Neutron yield and gamma yield calculation

Hello all,
I’m making the simulation with a simple model in FLUKA. A proton beam and Be-target was set, and a PE moderator was outside of the Be-target. Now I want to get the total neutron yield, neutron yield from (n,2n)reaction and the total gamma yield in the system. However, I can just find the neutron yield from (p,n) reaction from the .out file. Thus, How can I calculate the neutron yield from (n,2n) reaction and the gamma yield in the system. Be22M.inp (4.4 KB)


Apologies for the belated reply.

At the end of the output file there is a table with the average number of secondaries generated in inelastic interactions per beam particle, resolved by particle species. You can look up the total photon and neutron yield (in your whole geometry) in this table. Note that this table is not resolved by geometry region or reaction channel.

Likewise, there’s a table showing the average number of secondaries generated by low-energy (<=20 MeV) neutron per primary.

In FLUKA’s multigroup treatment of low-energy neutron interactions, secondary neutron production is modelled in terms of a group-dependent non-absorption probability: if (n,n), (n,2n), (n,3n), etc are possible, 1 or more neutrons can be emitted.
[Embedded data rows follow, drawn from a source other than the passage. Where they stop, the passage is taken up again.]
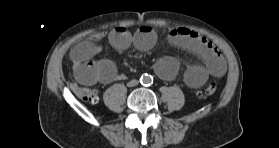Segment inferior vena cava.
Wrapping results in <instances>:
<instances>
[{
  "mask_svg": "<svg viewBox=\"0 0 279 148\" xmlns=\"http://www.w3.org/2000/svg\"><path fill=\"white\" fill-rule=\"evenodd\" d=\"M138 80H131L129 83H128V86L129 87H132V86H136V85H138Z\"/></svg>",
  "mask_w": 279,
  "mask_h": 148,
  "instance_id": "602c4592",
  "label": "inferior vena cava"
}]
</instances>
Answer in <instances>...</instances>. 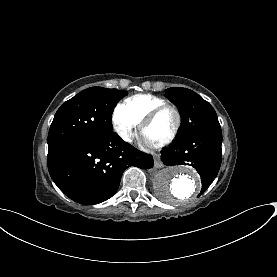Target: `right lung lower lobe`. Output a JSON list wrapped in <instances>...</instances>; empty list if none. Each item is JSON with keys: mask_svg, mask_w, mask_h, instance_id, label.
Instances as JSON below:
<instances>
[{"mask_svg": "<svg viewBox=\"0 0 277 277\" xmlns=\"http://www.w3.org/2000/svg\"><path fill=\"white\" fill-rule=\"evenodd\" d=\"M153 158L116 133L48 147V170L58 188L80 204H97L117 191L129 166L153 167Z\"/></svg>", "mask_w": 277, "mask_h": 277, "instance_id": "right-lung-lower-lobe-1", "label": "right lung lower lobe"}]
</instances>
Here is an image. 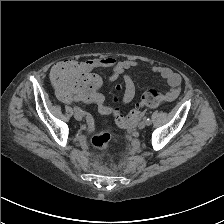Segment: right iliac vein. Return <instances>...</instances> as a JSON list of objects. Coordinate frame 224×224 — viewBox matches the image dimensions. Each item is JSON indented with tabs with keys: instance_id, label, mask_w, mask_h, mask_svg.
Here are the masks:
<instances>
[{
	"instance_id": "63e3f726",
	"label": "right iliac vein",
	"mask_w": 224,
	"mask_h": 224,
	"mask_svg": "<svg viewBox=\"0 0 224 224\" xmlns=\"http://www.w3.org/2000/svg\"><path fill=\"white\" fill-rule=\"evenodd\" d=\"M82 115L78 112H75L74 113V118L77 120V121H81L82 120Z\"/></svg>"
}]
</instances>
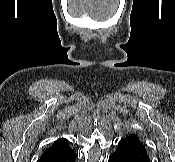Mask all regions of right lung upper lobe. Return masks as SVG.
<instances>
[{"instance_id": "right-lung-upper-lobe-1", "label": "right lung upper lobe", "mask_w": 175, "mask_h": 162, "mask_svg": "<svg viewBox=\"0 0 175 162\" xmlns=\"http://www.w3.org/2000/svg\"><path fill=\"white\" fill-rule=\"evenodd\" d=\"M65 147H70L68 140L66 139H59L53 143L51 147H49L46 151L49 150H55V149H60V148H65Z\"/></svg>"}]
</instances>
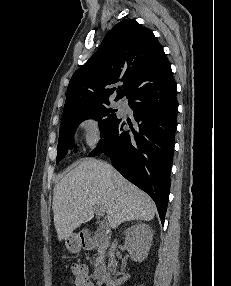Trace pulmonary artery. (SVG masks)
<instances>
[{
    "label": "pulmonary artery",
    "instance_id": "obj_1",
    "mask_svg": "<svg viewBox=\"0 0 231 286\" xmlns=\"http://www.w3.org/2000/svg\"><path fill=\"white\" fill-rule=\"evenodd\" d=\"M115 104H116L118 107H121V106L124 105V102H123L122 100H117V101L115 102Z\"/></svg>",
    "mask_w": 231,
    "mask_h": 286
}]
</instances>
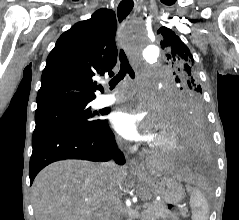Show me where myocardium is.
<instances>
[{"label":"myocardium","mask_w":239,"mask_h":220,"mask_svg":"<svg viewBox=\"0 0 239 220\" xmlns=\"http://www.w3.org/2000/svg\"><path fill=\"white\" fill-rule=\"evenodd\" d=\"M165 138L161 142L150 143L148 150L151 153H170L177 150L179 146V139L176 132L171 127H165L163 129Z\"/></svg>","instance_id":"f54148a6"}]
</instances>
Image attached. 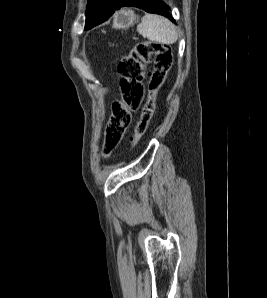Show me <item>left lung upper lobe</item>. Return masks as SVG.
<instances>
[{
  "mask_svg": "<svg viewBox=\"0 0 267 298\" xmlns=\"http://www.w3.org/2000/svg\"><path fill=\"white\" fill-rule=\"evenodd\" d=\"M116 0H88L86 23L90 18L109 9Z\"/></svg>",
  "mask_w": 267,
  "mask_h": 298,
  "instance_id": "obj_1",
  "label": "left lung upper lobe"
}]
</instances>
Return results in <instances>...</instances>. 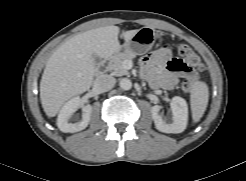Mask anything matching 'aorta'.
Here are the masks:
<instances>
[{
    "label": "aorta",
    "mask_w": 246,
    "mask_h": 181,
    "mask_svg": "<svg viewBox=\"0 0 246 181\" xmlns=\"http://www.w3.org/2000/svg\"><path fill=\"white\" fill-rule=\"evenodd\" d=\"M119 86L123 90H130L132 88V82L128 78H122L119 82Z\"/></svg>",
    "instance_id": "1"
}]
</instances>
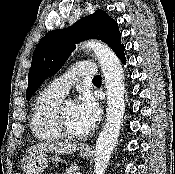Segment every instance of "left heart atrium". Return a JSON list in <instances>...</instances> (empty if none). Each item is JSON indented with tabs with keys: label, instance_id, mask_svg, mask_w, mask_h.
Masks as SVG:
<instances>
[{
	"label": "left heart atrium",
	"instance_id": "39dd6f15",
	"mask_svg": "<svg viewBox=\"0 0 175 174\" xmlns=\"http://www.w3.org/2000/svg\"><path fill=\"white\" fill-rule=\"evenodd\" d=\"M78 113L85 125L92 128L100 116V108L96 99L88 92H84L76 103Z\"/></svg>",
	"mask_w": 175,
	"mask_h": 174
}]
</instances>
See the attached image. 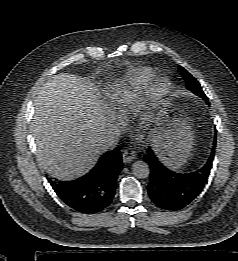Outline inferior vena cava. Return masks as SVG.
<instances>
[{
    "mask_svg": "<svg viewBox=\"0 0 238 261\" xmlns=\"http://www.w3.org/2000/svg\"><path fill=\"white\" fill-rule=\"evenodd\" d=\"M120 135V130L115 125H108L106 128V133L101 142V149L103 151H108L113 148L117 144Z\"/></svg>",
    "mask_w": 238,
    "mask_h": 261,
    "instance_id": "obj_1",
    "label": "inferior vena cava"
}]
</instances>
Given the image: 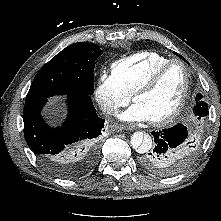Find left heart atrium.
<instances>
[{
	"mask_svg": "<svg viewBox=\"0 0 221 221\" xmlns=\"http://www.w3.org/2000/svg\"><path fill=\"white\" fill-rule=\"evenodd\" d=\"M119 117L125 122H144L150 120L145 109L138 103H134L126 111L121 113Z\"/></svg>",
	"mask_w": 221,
	"mask_h": 221,
	"instance_id": "1",
	"label": "left heart atrium"
}]
</instances>
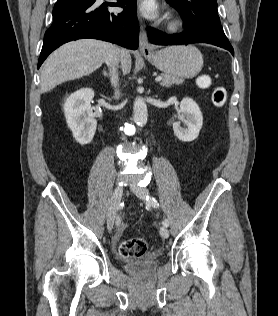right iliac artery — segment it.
<instances>
[{"label":"right iliac artery","mask_w":278,"mask_h":316,"mask_svg":"<svg viewBox=\"0 0 278 316\" xmlns=\"http://www.w3.org/2000/svg\"><path fill=\"white\" fill-rule=\"evenodd\" d=\"M116 224H117V225H120V219H119V218L117 219Z\"/></svg>","instance_id":"right-iliac-artery-1"}]
</instances>
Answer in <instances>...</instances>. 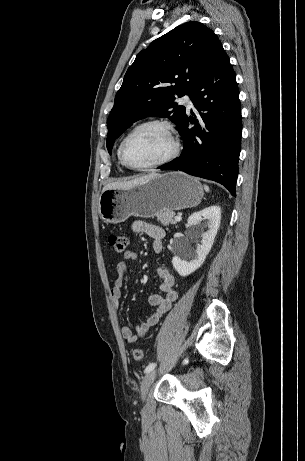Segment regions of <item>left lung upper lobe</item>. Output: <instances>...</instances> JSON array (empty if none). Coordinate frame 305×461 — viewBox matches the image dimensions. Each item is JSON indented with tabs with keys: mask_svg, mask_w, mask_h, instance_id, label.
Returning a JSON list of instances; mask_svg holds the SVG:
<instances>
[{
	"mask_svg": "<svg viewBox=\"0 0 305 461\" xmlns=\"http://www.w3.org/2000/svg\"><path fill=\"white\" fill-rule=\"evenodd\" d=\"M222 49L211 29L187 22L142 50L128 68L107 120L109 153L115 139L140 119L165 117L179 127L186 108L177 105L176 97L190 95Z\"/></svg>",
	"mask_w": 305,
	"mask_h": 461,
	"instance_id": "1",
	"label": "left lung upper lobe"
}]
</instances>
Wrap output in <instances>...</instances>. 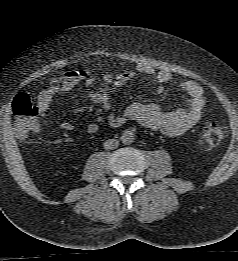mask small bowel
<instances>
[{"mask_svg": "<svg viewBox=\"0 0 238 261\" xmlns=\"http://www.w3.org/2000/svg\"><path fill=\"white\" fill-rule=\"evenodd\" d=\"M142 76L148 77L152 81L157 93H160L164 86L173 79L170 72L156 70L146 64H138L134 70L125 71L117 76L105 74L102 85L99 87L86 71L68 72L39 94L37 100L39 119H44L49 105L57 94L67 93L76 86L84 84L87 88L86 94L91 101L108 112L107 122L111 128H118L127 122L134 121L145 128L175 137L182 135L200 121L205 105L204 91L198 83L190 79H182L178 83V89L187 95L186 105L182 108L164 111L155 103L136 102L127 106L120 115L112 113L111 93L132 79ZM61 129L67 132L73 131L74 125L66 121L61 124ZM98 130L97 123H89L86 126L89 134H95Z\"/></svg>", "mask_w": 238, "mask_h": 261, "instance_id": "obj_1", "label": "small bowel"}]
</instances>
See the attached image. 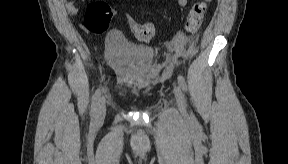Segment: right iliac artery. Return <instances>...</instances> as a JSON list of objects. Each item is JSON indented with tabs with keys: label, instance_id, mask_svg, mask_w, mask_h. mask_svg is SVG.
Returning a JSON list of instances; mask_svg holds the SVG:
<instances>
[{
	"label": "right iliac artery",
	"instance_id": "obj_1",
	"mask_svg": "<svg viewBox=\"0 0 288 164\" xmlns=\"http://www.w3.org/2000/svg\"><path fill=\"white\" fill-rule=\"evenodd\" d=\"M101 97V90L98 88L93 96L92 105H91V119L93 121L97 120V111Z\"/></svg>",
	"mask_w": 288,
	"mask_h": 164
}]
</instances>
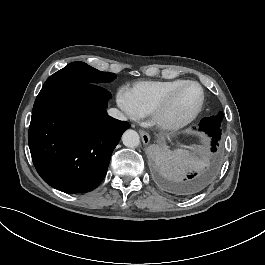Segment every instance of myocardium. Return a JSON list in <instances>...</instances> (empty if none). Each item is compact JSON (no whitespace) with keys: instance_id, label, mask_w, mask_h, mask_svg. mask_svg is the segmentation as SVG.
Returning <instances> with one entry per match:
<instances>
[{"instance_id":"1","label":"myocardium","mask_w":265,"mask_h":265,"mask_svg":"<svg viewBox=\"0 0 265 265\" xmlns=\"http://www.w3.org/2000/svg\"><path fill=\"white\" fill-rule=\"evenodd\" d=\"M188 84H196L199 86L201 91V97L198 105L186 115L176 119L171 120L168 118V114L175 105L180 93L183 88ZM206 103V91L201 82L195 79L183 80L172 93L161 103L152 113L151 122L154 128L158 132L162 133H176L186 126H188L195 118L202 112Z\"/></svg>"}]
</instances>
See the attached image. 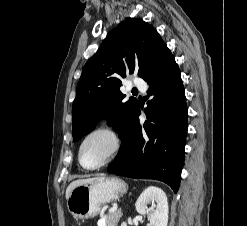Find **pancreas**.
Returning a JSON list of instances; mask_svg holds the SVG:
<instances>
[{
  "label": "pancreas",
  "mask_w": 247,
  "mask_h": 226,
  "mask_svg": "<svg viewBox=\"0 0 247 226\" xmlns=\"http://www.w3.org/2000/svg\"><path fill=\"white\" fill-rule=\"evenodd\" d=\"M119 213L118 212H113V213H110L107 217V224L109 226V224L111 223H115V222H118L119 220Z\"/></svg>",
  "instance_id": "cf45deb5"
}]
</instances>
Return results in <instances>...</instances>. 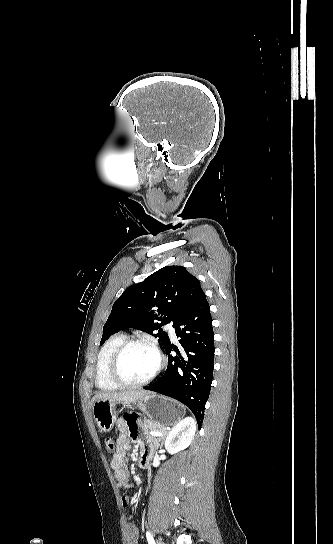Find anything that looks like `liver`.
I'll return each mask as SVG.
<instances>
[{
    "label": "liver",
    "instance_id": "1",
    "mask_svg": "<svg viewBox=\"0 0 333 544\" xmlns=\"http://www.w3.org/2000/svg\"><path fill=\"white\" fill-rule=\"evenodd\" d=\"M150 394L144 390H127L121 392H99L91 400V404L98 400H109L113 402H120L123 404H130L136 402L143 396Z\"/></svg>",
    "mask_w": 333,
    "mask_h": 544
}]
</instances>
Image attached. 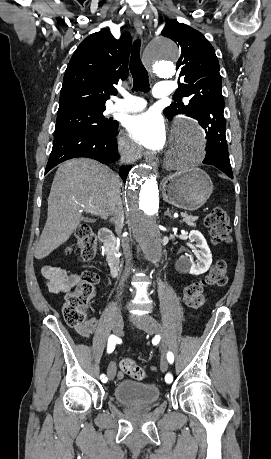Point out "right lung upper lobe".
<instances>
[{"instance_id":"right-lung-upper-lobe-1","label":"right lung upper lobe","mask_w":271,"mask_h":459,"mask_svg":"<svg viewBox=\"0 0 271 459\" xmlns=\"http://www.w3.org/2000/svg\"><path fill=\"white\" fill-rule=\"evenodd\" d=\"M129 34L116 40L108 29L88 36L74 52L64 74L58 112L105 107L114 84L128 77Z\"/></svg>"}]
</instances>
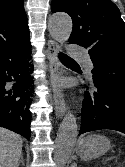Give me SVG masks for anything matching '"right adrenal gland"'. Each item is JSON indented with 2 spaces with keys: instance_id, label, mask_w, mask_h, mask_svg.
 <instances>
[{
  "instance_id": "2a0ac1e0",
  "label": "right adrenal gland",
  "mask_w": 125,
  "mask_h": 167,
  "mask_svg": "<svg viewBox=\"0 0 125 167\" xmlns=\"http://www.w3.org/2000/svg\"><path fill=\"white\" fill-rule=\"evenodd\" d=\"M20 164L24 165L23 154H21V156H20V160H19V162L17 163V166H16V167H19Z\"/></svg>"
}]
</instances>
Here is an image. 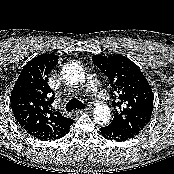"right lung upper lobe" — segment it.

This description respects the average number of emitted neutrons, but there is no unique correspondence with the actual probabilities for (n,n), (n,2n), (n,3n), etc: it is lost as a result of the inclusive nature of the evaluated nuclear datafiles. Thus, I would refrain from directly extracting the yield of the individual (n,2n) channel from the simulation

In your case, an alternative to estimate the (n,2n) yield is the following. You could consider scoring the neutron energy fluence \Phi(E) with USRTRACK, multiply it by the (n,2n) macroscopic cross section \mathcal{N}\sigma(E), where \mathcal{N} is the number of atoms per unit volume and \sigma(E) is the cross section for the (n,2n) process from e.g. ENDF-B-VIII.0 (easily via the Janis code/website, it will be in mb --> convert to cm^2), and integrate numerically over E:

N_e = \int_0^{E_\textrm{max}} \textrm{d}E \; \Phi(E)\; \mathcal{N} \sigma(E).

If you do not specify a volume in USRTRACK, your energy fluence will be in units of cm/GeV, and N_e will be a dimensionless number giving you the average number of (n,2n) events. To get the neutron yield from the (n,2n) channel you would still need to multiply by a factor 2. By the way, it looks like Janis allows you to fold \sigma(E) with a user-provided spectrum (I’ve never tried though).



1 Like